Scott’s second installment examines the famous rock itself and souvenirs over the years.

“In 1741, when a wharf was to be built, a 94-year-old Church Elder named Thomas Faunce identified the precise rock his father had told him was the first solid ground the Pilgrims set foot on. (However, the Pilgrims had actually first landed near the site of modern Provincetown on the tip of Cape Cod in November 1620 before moving to Plymouth). Later in 1774, the townspeople of Plymouth decided to move the rock. The rock split into two halves, and it was decided to leave the bottom portion behind at the wharf and relocate the top half to the town's meeting house. In 1859, the Pilgrim Society began building a Victorian canopy designed by Hammatt Billings around a part of Plymouth Rock.

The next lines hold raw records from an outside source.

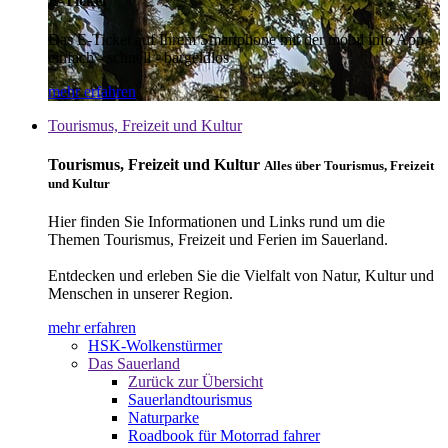
E-Ticket
Das E-Ticket auf Ihrem Smartphone mit der mobil info App -
einfach - schnell - bargeldlos
mehr erfahren
Tourismus, Freizeit und Kultur
Tourismus, Freizeit und Kultur
Alles über Tourismus, Freizeit
und Kultur
Hier finden Sie Informationen und Links rund um die
Themen Tourismus, Freizeit und Ferien im Sauerland.
Entdecken und erleben Sie die Vielfalt von Natur, Kultur und
Menschen in unserer Region.
mehr erfahren
HSK-Wolkenstürmer
Das Sauerland
Zurück zur Übersicht
Sauerlandtourismus
Naturparke
Roadbook für Motorrad fahrer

Later, iron gates were added to stop souvenir hunters. Following the canopy’s completion in 1867, the top of the rock was moved from Pilgrim Hall back to its original spot at the wharf. At that time, the date ‘1620’ was carved into the rock. Miniature souvenir versions of the original 1867 canopy are very rare as it was torn down prior to the 1920’s. Made as either a paperweight or clock, it is an outstanding piece made in 1893 for the Pilgrim Society by Edesmad F.C. Co. located in Plymouth Mass. A roman columned portico canopy was designed by McKim, Mead and White and currently protects Plymouth Rock. As for then famous rock itself, there are many souvenir versions of it from ceramic to pot metal and even glass. Plymouth gift shops continue the souvenir trend with resin copies. It is interesting to note that during the rock's many journeys throughout the town of Plymouth, numerous pieces of the Rock were taken, bought and sold. So, it’s possible to have a souvenir of the real rock. Currently, Plymouth Rock is managed by the Department of Conservation and Recreation for the Commonwealth of Massachusetts as part of Pilgrim Memorial State Park. From May to Thanksgiving Day, Pilgrim Memorial is staffed by Park Interpreters who inform visitors of the history of Plymouth Rock and answer questions. So, during your next visit to Plymouth, be sure not only to check out the gift shops, but the real Plymouth Rock as well.” – Scott.